DATA UNDER STUDY Start Marker

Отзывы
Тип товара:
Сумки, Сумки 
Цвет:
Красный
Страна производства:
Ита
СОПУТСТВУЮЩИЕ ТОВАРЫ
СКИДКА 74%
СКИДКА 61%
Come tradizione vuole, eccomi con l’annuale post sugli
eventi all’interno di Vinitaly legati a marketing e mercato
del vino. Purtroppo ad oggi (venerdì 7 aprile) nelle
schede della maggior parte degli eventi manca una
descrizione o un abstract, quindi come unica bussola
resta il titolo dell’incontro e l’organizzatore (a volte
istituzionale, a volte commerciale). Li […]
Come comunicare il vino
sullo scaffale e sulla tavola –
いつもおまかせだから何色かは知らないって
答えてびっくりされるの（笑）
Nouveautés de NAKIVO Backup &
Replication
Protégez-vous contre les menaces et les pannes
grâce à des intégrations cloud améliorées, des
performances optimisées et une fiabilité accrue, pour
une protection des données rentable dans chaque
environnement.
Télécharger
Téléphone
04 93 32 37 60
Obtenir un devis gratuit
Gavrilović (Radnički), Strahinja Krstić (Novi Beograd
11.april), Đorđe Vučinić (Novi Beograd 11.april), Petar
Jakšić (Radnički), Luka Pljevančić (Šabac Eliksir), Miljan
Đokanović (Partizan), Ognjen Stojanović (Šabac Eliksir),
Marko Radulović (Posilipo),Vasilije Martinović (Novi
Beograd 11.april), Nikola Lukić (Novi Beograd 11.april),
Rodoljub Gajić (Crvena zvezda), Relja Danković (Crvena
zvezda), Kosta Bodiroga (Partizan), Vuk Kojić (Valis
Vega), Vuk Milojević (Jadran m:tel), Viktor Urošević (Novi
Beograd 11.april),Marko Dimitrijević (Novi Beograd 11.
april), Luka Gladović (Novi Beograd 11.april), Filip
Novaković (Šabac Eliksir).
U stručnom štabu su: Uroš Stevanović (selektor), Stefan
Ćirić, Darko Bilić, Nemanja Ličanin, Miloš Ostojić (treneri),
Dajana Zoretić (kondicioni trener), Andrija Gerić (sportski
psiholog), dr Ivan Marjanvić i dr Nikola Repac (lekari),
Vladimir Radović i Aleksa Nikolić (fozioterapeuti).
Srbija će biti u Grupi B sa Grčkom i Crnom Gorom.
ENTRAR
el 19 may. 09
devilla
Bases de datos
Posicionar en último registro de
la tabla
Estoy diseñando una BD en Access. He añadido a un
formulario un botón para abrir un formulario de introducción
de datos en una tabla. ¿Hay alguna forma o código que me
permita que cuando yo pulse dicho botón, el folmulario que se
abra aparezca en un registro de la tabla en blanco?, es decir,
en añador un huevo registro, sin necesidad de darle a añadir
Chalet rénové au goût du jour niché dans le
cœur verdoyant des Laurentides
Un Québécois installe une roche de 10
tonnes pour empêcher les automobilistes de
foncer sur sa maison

DATA UNDER STUDY End Marker
DATA UNDER STUDY Start Marker

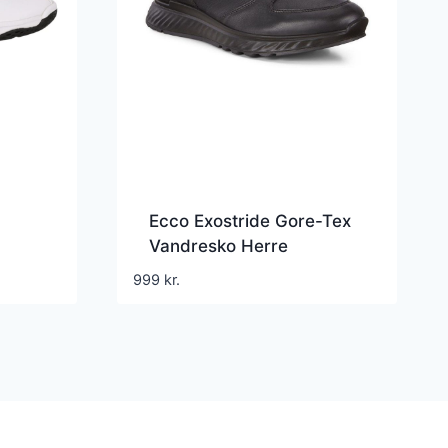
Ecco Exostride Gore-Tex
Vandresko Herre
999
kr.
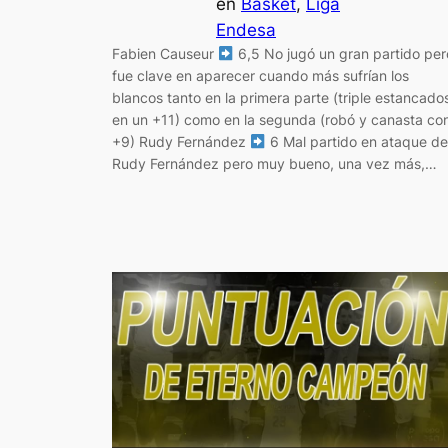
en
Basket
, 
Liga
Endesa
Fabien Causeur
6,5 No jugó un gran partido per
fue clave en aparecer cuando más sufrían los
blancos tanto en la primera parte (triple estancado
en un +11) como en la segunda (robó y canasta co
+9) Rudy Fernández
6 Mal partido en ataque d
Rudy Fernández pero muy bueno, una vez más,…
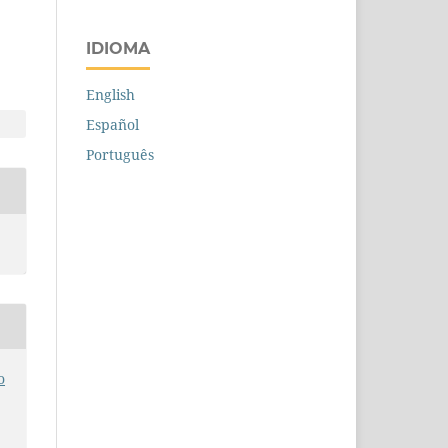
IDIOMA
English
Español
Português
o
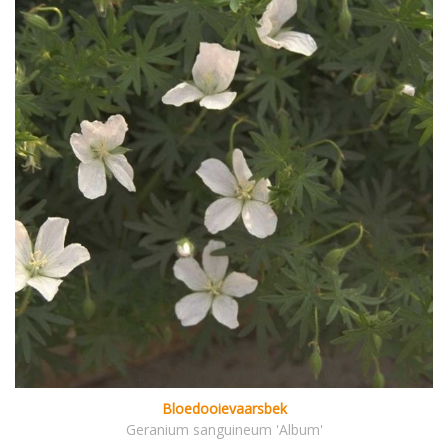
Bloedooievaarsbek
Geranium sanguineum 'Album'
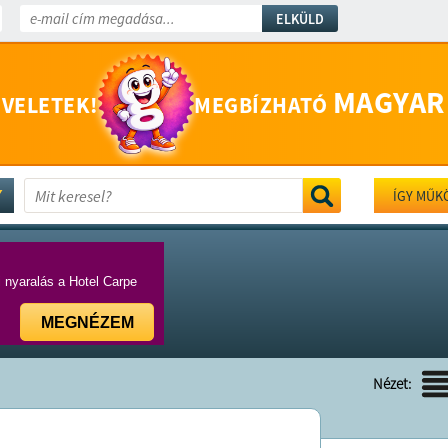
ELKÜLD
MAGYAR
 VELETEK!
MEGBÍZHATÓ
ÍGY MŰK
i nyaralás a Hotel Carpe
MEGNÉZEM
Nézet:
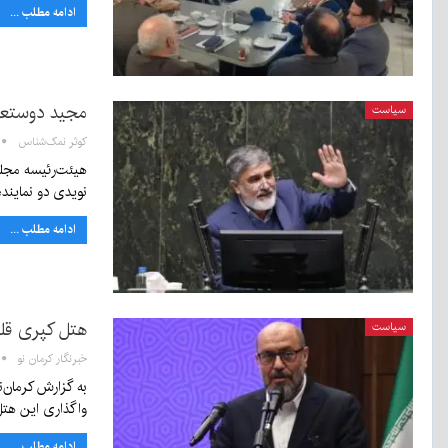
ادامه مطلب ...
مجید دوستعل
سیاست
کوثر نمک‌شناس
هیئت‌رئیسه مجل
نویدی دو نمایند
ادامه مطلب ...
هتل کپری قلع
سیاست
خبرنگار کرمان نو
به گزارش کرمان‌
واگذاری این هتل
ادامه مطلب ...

DATA UNDER STUDY End Marker

▶ _WORK TO BE COMPLETED_:
From the line holding "Đokanović (Partizan), Ognjen" to the line holding "foncer sur sa maison", inclusive, restate each line above exactly as written.

▶ _RESPONSE TO THIS EXERCISE_:
Đokanović (Partizan), Ognjen Stojanović (Šabac Eliksir),
Marko Radulović (Posilipo),Vasilije Martinović (Novi
Beograd 11.april), Nikola Lukić (Novi Beograd 11.april),
Rodoljub Gajić (Crvena zvezda), Relja Danković (Crvena
zvezda), Kosta Bodiroga (Partizan), Vuk Kojić (Valis
Vega), Vuk Milojević (Jadran m:tel), Viktor Urošević (Novi
Beograd 11.april),Marko Dimitrijević (Novi Beograd 11.
april), Luka Gladović (Novi Beograd 11.april), Filip
Novaković (Šabac Eliksir).
U stručnom štabu su: Uroš Stevanović (selektor), Stefan
Ćirić, Darko Bilić, Nemanja Ličanin, Miloš Ostojić (treneri),
Dajana Zoretić (kondicioni trener), Andrija Gerić (sportski
psiholog), dr Ivan Marjanvić i dr Nikola Repac (lekari),
Vladimir Radović i Aleksa Nikolić (fozioterapeuti).
Srbija će biti u Grupi B sa Grčkom i Crnom Gorom.
ENTRAR
el 19 may. 09
devilla
Bases de datos
Posicionar en último registro de
la tabla
Estoy diseñando una BD en Access. He añadido a un
formulario un botón para abrir un formulario de introducción
de datos en una tabla. ¿Hay alguna forma o código que me
permita que cuando yo pulse dicho botón, el folmulario que se
abra aparezca en un registro de la tabla en blanco?, es decir,
en añador un huevo registro, sin necesidad de darle a añadir
Chalet rénové au goût du jour niché dans le
cœur verdoyant des Laurentides
Un Québécois installe une roche de 10
tonnes pour empêcher les automobilistes de
foncer sur sa maison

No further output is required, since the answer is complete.